Data section:
<<<<

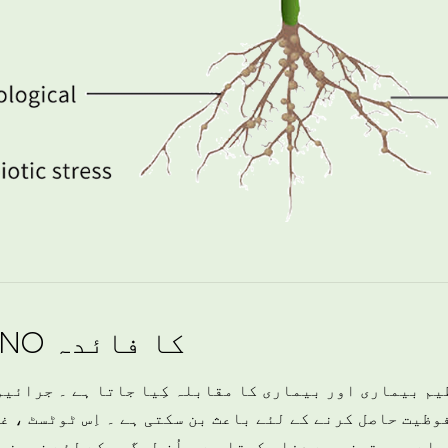
ٹوٹBIO-AMINO کا فائدہ
وظیت حاصل کرنے کے لئے باعث بن سکتی ہے ۔ اِس ٹوٹسٹ ، 
لے میں تیزی سے دفاع کرتا ہے ۔ اُن لوگوں کے لئے زمینی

>>>>

What is needed: Repeat the listing word for word, and skip every picture it contains.

Result of the task:
ٹوٹBIO-AMINO کا فائدہ
وظیت حاصل کرنے کے لئے باعث بن سکتی ہے ۔ اِس ٹوٹسٹ ، 
لے میں تیزی سے دفاع کرتا ہے ۔ اُن لوگوں کے لئے زمینی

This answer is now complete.